- The gadget, which blows hot air while stirring food with a large paddle, produces nearly perfect fries. Russet potato and sweet potato French fries were crispy on the outside, yielding to a soft, fluffy center. Unlike a baked fry, Acti-fries are evenly crispy on all sides. They don't have quite the light and flaky exterior of authentic fries, but they come pretty darn close.
- It's incredibly easy to clean. The gizmo's pan, lid, and filter are all removable and thus quick to clean. Nothing sticks to the dishwasher-safe nonstick ceramic lid, making it a cinch to wipe down.
- The lidded contraption is much safer than a regular deep fryer. It gets hot enough to achieve results, but not so hot I worried about getting near it as I might a spattering fryer.
- Loose ingredients that mix easily, such granola and fried rice, blend evenly in this machine.
- Other foods take longer to cook in an Actifry than on a traditional stove, with less satisfactory results. I tried a few stir-fries from the accompanying recipe packet, but the meat turned out tough and overcooked, since there was no way of monitoring the cooking without turning the machine off and opening it to check up on the dish.
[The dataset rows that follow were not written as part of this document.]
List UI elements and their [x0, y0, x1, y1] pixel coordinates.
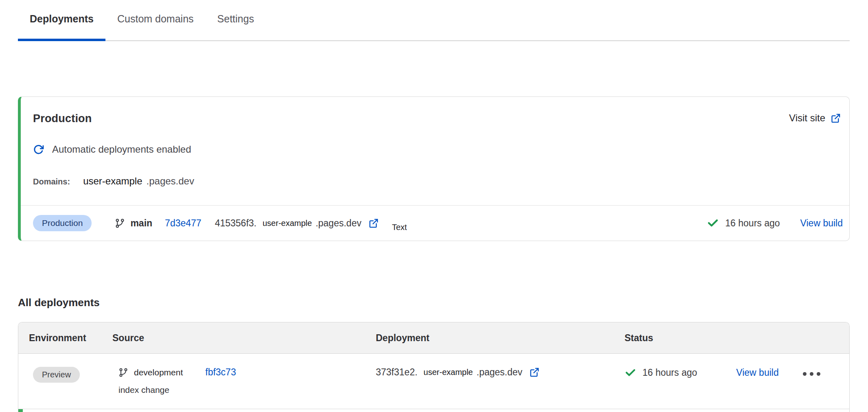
external-link-icon [830, 113, 841, 124]
row-note-text: Text [392, 223, 407, 232]
deployment-url-hash: 373f31e2. [376, 367, 417, 378]
domain-name: user-example [83, 175, 142, 187]
production-card: Production Visit site Automa [18, 96, 850, 241]
deployments-page: Deployments Custom domains Settings Prod… [0, 0, 868, 412]
git-branch-icon [115, 218, 125, 228]
production-deployment-row: Production main 7d3e477 415356f3. user-e… [21, 205, 849, 241]
auto-deployments-text: Automatic deployments enabled [52, 144, 191, 155]
production-card-title: Production [33, 112, 92, 125]
view-build-link[interactable]: View build [800, 218, 843, 229]
check-icon [625, 367, 636, 379]
deployments-table: Environment Source Deployment Status Pre… [18, 322, 850, 412]
check-icon [707, 217, 719, 229]
commit-link[interactable]: fbf3c73 [205, 367, 236, 378]
deploy-time: 16 hours ago [642, 367, 697, 378]
next-row-peek [18, 409, 849, 412]
view-build-link[interactable]: View build [736, 367, 778, 378]
deployment-url-suffix: .pages.dev [477, 367, 523, 378]
branch-name: main [130, 218, 152, 229]
col-environment: Environment [29, 333, 112, 344]
refresh-icon [33, 144, 44, 155]
tab-bar: Deployments Custom domains Settings [18, 0, 850, 41]
deployment-url-hash: 415356f3. [215, 218, 256, 229]
external-link-icon[interactable] [529, 367, 540, 378]
tab-deployments[interactable]: Deployments [18, 0, 105, 41]
tab-custom-domains[interactable]: Custom domains [105, 0, 206, 41]
deployment-url-suffix: .pages.dev [316, 218, 362, 229]
col-status: Status [625, 333, 849, 344]
deployment-url-name: user-example [263, 219, 312, 228]
branch-name: development [134, 368, 183, 377]
all-deployments-heading: All deployments [18, 296, 850, 309]
more-menu-icon[interactable] [803, 370, 820, 376]
visit-site-label: Visit site [789, 112, 825, 124]
domains-label: Domains: [33, 177, 70, 186]
deployment-url-name: user-example [423, 368, 473, 377]
col-deployment: Deployment [376, 333, 625, 344]
table-row: Preview development fbf3c73 [18, 354, 849, 409]
table-header-row: Environment Source Deployment Status [18, 322, 849, 354]
commit-message: index change [118, 385, 376, 395]
deploy-time: 16 hours ago [725, 218, 780, 229]
environment-badge: Preview [33, 367, 80, 383]
environment-badge: Production [33, 215, 92, 231]
external-link-icon[interactable] [368, 218, 379, 229]
col-source: Source [112, 333, 376, 344]
domain-suffix: .pages.dev [147, 175, 194, 187]
git-branch-icon [118, 368, 128, 377]
visit-site-link[interactable]: Visit site [789, 112, 841, 124]
production-edge-indicator [18, 409, 23, 412]
domains-row: Domains: user-example .pages.dev [21, 175, 849, 187]
commit-link[interactable]: 7d3e477 [165, 218, 202, 229]
tab-settings[interactable]: Settings [206, 0, 266, 41]
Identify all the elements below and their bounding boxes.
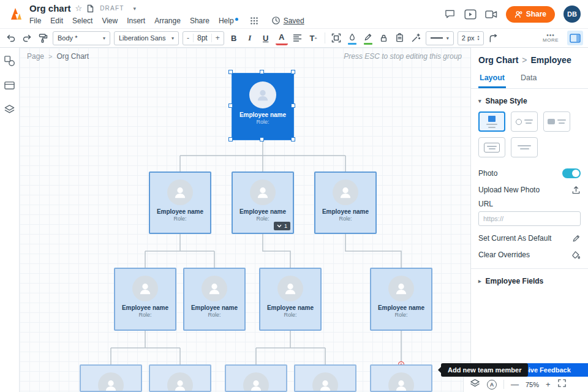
clear-overrides-row[interactable]: Clear Overrides xyxy=(478,247,581,262)
fill-color-icon[interactable] xyxy=(346,31,358,45)
org-node[interactable] xyxy=(370,364,432,392)
user-avatar[interactable]: DB xyxy=(564,6,581,23)
org-node[interactable]: Employee name Role: xyxy=(183,268,246,331)
employee-fields-section-header[interactable]: ▸ Employee Fields xyxy=(478,277,581,285)
right-panel-toggle-icon[interactable] xyxy=(567,31,583,45)
caret-down-icon: ▾ xyxy=(478,98,481,104)
shape-data-icon[interactable] xyxy=(394,31,406,45)
menu-select[interactable]: Select xyxy=(72,17,92,25)
org-node-root-selected[interactable]: Employee name Role: xyxy=(232,73,294,140)
avatar xyxy=(202,276,227,301)
apps-waffle-icon[interactable] xyxy=(250,17,258,25)
org-node[interactable] xyxy=(80,364,142,392)
set-default-row[interactable]: Set Current As Default xyxy=(478,231,581,246)
tab-layout[interactable]: Layout xyxy=(478,71,506,88)
style-option-photo-top[interactable] xyxy=(478,111,505,132)
menu-help[interactable]: Help xyxy=(219,17,238,25)
menu-file[interactable]: File xyxy=(29,17,41,25)
selection-handle[interactable] xyxy=(228,70,233,74)
connector-style-icon[interactable] xyxy=(488,31,500,45)
document-title[interactable]: Org chart xyxy=(29,3,71,13)
underline-button[interactable]: U xyxy=(260,31,272,45)
upload-photo-row[interactable]: Upload New Photo xyxy=(478,183,581,197)
share-button[interactable]: Share xyxy=(506,6,555,23)
style-option-text-only[interactable] xyxy=(511,137,538,157)
tutorial-video-icon[interactable] xyxy=(464,9,477,20)
selection-handle[interactable] xyxy=(260,137,264,141)
menu-view[interactable]: View xyxy=(102,17,118,25)
selection-handle[interactable] xyxy=(291,104,295,108)
toggle-knob-icon xyxy=(572,170,579,177)
font-size-increase[interactable]: + xyxy=(211,34,224,42)
collapse-count-badge[interactable]: 1 xyxy=(274,222,290,230)
org-node[interactable] xyxy=(149,364,211,392)
font-size-value[interactable]: 8pt xyxy=(194,34,211,42)
fullscreen-icon[interactable] xyxy=(557,379,567,390)
video-camera-icon[interactable] xyxy=(485,10,497,19)
org-node[interactable]: Employee name Role: xyxy=(114,268,176,331)
style-option-photo-left[interactable] xyxy=(543,111,570,132)
redo-icon[interactable] xyxy=(21,31,33,45)
italic-button[interactable]: I xyxy=(244,31,256,45)
text-style-dropdown[interactable]: Body * ▾ xyxy=(53,31,110,45)
menu-arrange[interactable]: Arrange xyxy=(154,17,181,25)
document-status-icon xyxy=(86,4,94,13)
selection-handle[interactable] xyxy=(291,70,295,74)
shapes-panel-icon[interactable] xyxy=(4,55,15,69)
url-input[interactable] xyxy=(478,211,581,226)
style-option-circle-left[interactable] xyxy=(511,111,538,132)
save-status[interactable]: Saved xyxy=(271,16,304,25)
photo-toggle[interactable] xyxy=(562,168,581,178)
frame-tool-icon[interactable] xyxy=(4,80,15,93)
layers-icon[interactable] xyxy=(470,379,480,391)
zoom-level[interactable]: 75% xyxy=(526,381,539,388)
text-align-icon[interactable] xyxy=(292,31,304,45)
panel-breadcrumb-parent[interactable]: Org Chart xyxy=(478,55,518,65)
menu-share[interactable]: Share xyxy=(190,17,209,25)
line-style-dropdown[interactable]: ▾ xyxy=(426,31,454,45)
undo-icon[interactable] xyxy=(5,31,17,45)
line-width-stepper[interactable]: 2 px ▴ ▾ xyxy=(458,31,484,45)
shape-frame-icon[interactable] xyxy=(330,31,342,45)
org-node[interactable]: Employee name Role: xyxy=(259,268,322,331)
accessibility-icon[interactable]: A xyxy=(487,380,497,390)
comments-icon[interactable] xyxy=(444,9,456,20)
avatar xyxy=(249,81,276,108)
more-tools-button[interactable]: ••• MORE xyxy=(543,33,559,43)
title-row: Org chart ☆ DRAFT ▾ xyxy=(29,2,304,15)
magic-wand-icon[interactable] xyxy=(410,31,422,45)
bold-button[interactable]: B xyxy=(228,31,240,45)
menu-insert[interactable]: Insert xyxy=(127,17,145,25)
zoom-in-button[interactable]: + xyxy=(546,380,551,389)
org-node[interactable]: Employee name Role: 1 xyxy=(232,172,294,234)
font-family-dropdown[interactable]: Liberation Sans ▾ xyxy=(114,31,179,45)
layers-panel-icon[interactable] xyxy=(4,104,15,118)
style-option-text-box[interactable] xyxy=(478,137,505,157)
breadcrumb-chart[interactable]: Org Chart xyxy=(56,52,89,61)
breadcrumb-page[interactable]: Page xyxy=(27,52,44,61)
org-node[interactable] xyxy=(225,364,287,392)
org-node[interactable]: Employee name Role: xyxy=(370,268,432,331)
org-node[interactable] xyxy=(294,364,356,392)
shape-style-section-header[interactable]: ▾ Shape Style xyxy=(478,97,581,105)
favorite-star-icon[interactable]: ☆ xyxy=(75,4,83,12)
text-options-icon[interactable]: T+ xyxy=(307,31,320,45)
diagram-canvas[interactable]: Page > Org Chart Press ESC to stop editi… xyxy=(20,48,470,392)
status-divider xyxy=(503,380,504,389)
draft-caret-icon[interactable]: ▾ xyxy=(134,6,137,12)
font-size-decrease[interactable]: - xyxy=(183,34,194,42)
format-painter-icon[interactable] xyxy=(37,31,49,45)
zoom-out-button[interactable]: — xyxy=(511,380,519,389)
org-node[interactable]: Employee name Role: xyxy=(314,172,377,234)
text-color-button[interactable]: A xyxy=(276,31,288,45)
selection-handle[interactable] xyxy=(291,137,295,141)
line-color-icon[interactable] xyxy=(362,31,374,45)
selection-handle[interactable] xyxy=(260,70,264,74)
selection-handle[interactable] xyxy=(228,104,233,108)
menu-edit[interactable]: Edit xyxy=(50,17,63,25)
lock-icon[interactable] xyxy=(378,31,390,45)
selection-handle[interactable] xyxy=(228,137,233,141)
tab-data[interactable]: Data xyxy=(519,71,538,88)
org-node[interactable]: Employee name Role: xyxy=(149,172,211,234)
lucid-logo-icon[interactable] xyxy=(7,6,23,22)
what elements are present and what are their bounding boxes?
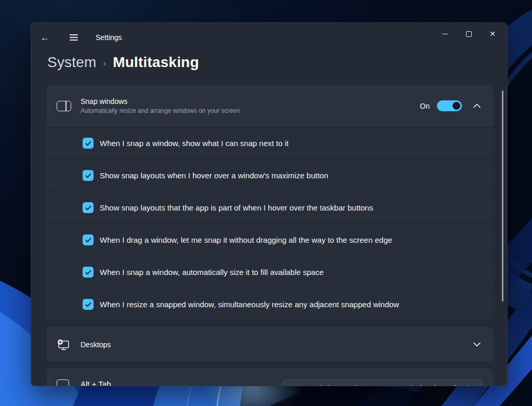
desktops-title: Desktops [81,340,462,349]
chevron-up-icon[interactable] [473,103,481,108]
snap-option-label: When I drag a window, let me snap it wit… [100,235,392,244]
alt-tab-icon [57,379,69,386]
checkbox-checked[interactable] [83,299,94,310]
snap-option-row[interactable]: When I snap a window, show what I can sn… [46,127,493,159]
maximize-button[interactable] [457,23,481,45]
snap-option-label: Show snap layouts that the app is part o… [100,203,373,212]
page-title: Multitasking [113,54,199,71]
snap-option-label: When I snap a window, automatically size… [100,268,324,277]
breadcrumb-system-link[interactable]: System [47,54,97,71]
snap-option-row[interactable]: When I drag a window, let me snap it wit… [46,224,493,256]
back-button[interactable]: ← [35,29,54,46]
toggle-state-label: On [420,102,430,110]
chevron-down-icon[interactable] [473,342,481,347]
back-arrow-icon: ← [40,32,49,43]
toggle-knob [453,102,460,110]
vertical-scrollbar[interactable] [502,90,503,302]
desktops-icon [57,338,79,351]
close-button[interactable]: ✕ [481,23,504,45]
minimize-button[interactable] [433,23,457,45]
app-title: Settings [96,33,122,42]
caption-buttons: ✕ [433,23,504,45]
snap-option-row[interactable]: When I snap a window, automatically size… [46,256,493,288]
snap-windows-title: Snap windows [81,97,420,106]
settings-window: ← Settings ✕ System › Multitasking [31,22,508,386]
snap-option-label: When I resize a snapped window, simultan… [100,300,399,309]
snap-option-row[interactable]: Show snap layouts when I hover over a wi… [46,159,493,191]
snap-option-label: When I snap a window, show what I can sn… [100,139,289,148]
breadcrumb-separator-icon: › [103,58,107,69]
snap-option-row[interactable]: When I resize a snapped window, simultan… [46,288,493,320]
snap-option-row[interactable]: Show snap layouts that the app is part o… [46,191,493,224]
navigation-menu-button[interactable] [64,29,83,46]
alt-tab-title: Alt + Tab [81,379,111,386]
checkbox-checked[interactable] [83,267,94,278]
alt-tab-card[interactable]: Alt + Tab Open windows and 5 most recent… [46,369,493,386]
checkbox-checked[interactable] [83,202,94,213]
snap-windows-icon [57,101,79,111]
checkbox-checked[interactable] [83,170,94,181]
minimize-icon [442,34,448,34]
breadcrumb: System › Multitasking [47,54,199,71]
snap-option-label: Show snap layouts when I hover over a wi… [100,171,328,180]
hamburger-icon [70,34,78,35]
checkbox-checked[interactable] [83,138,94,149]
snap-windows-subtitle: Automatically resize and arrange windows… [81,107,420,114]
settings-content: Snap windows Automatically resize and ar… [46,85,493,386]
desktops-card[interactable]: Desktops [46,327,493,362]
titlebar: ← Settings ✕ [31,23,507,52]
close-icon: ✕ [489,30,496,38]
snap-windows-expander-header[interactable]: Snap windows Automatically resize and ar… [46,85,493,127]
maximize-icon [466,31,472,37]
snap-windows-card: Snap windows Automatically resize and ar… [46,85,493,320]
checkbox-checked[interactable] [83,234,94,245]
alt-tab-dropdown[interactable]: Open windows and 5 most recent tabs in M… [283,379,483,386]
desktop: ← Settings ✕ System › Multitasking [0,0,532,406]
snap-windows-toggle[interactable] [437,100,462,111]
- Nugget-sized pieces of classic fried snacks, such as frozen egg rolls, actually achieve better texture when baked than when reheated in the machine.
- The Actifry takes up more counter space than a large slow cooker and is louder than a microwave when in use. Since the timer only sounds twice, if you don't hear it go off, you risk the chance of burning your food.
In summary: This appliance may be able to perform multiple functions, but it really only shines with one: creating a (nearly) perfect French fry for a fraction of the calories and fat. Skip the $300 unless you're a frites fanatic, in which case this machine is perfect for you.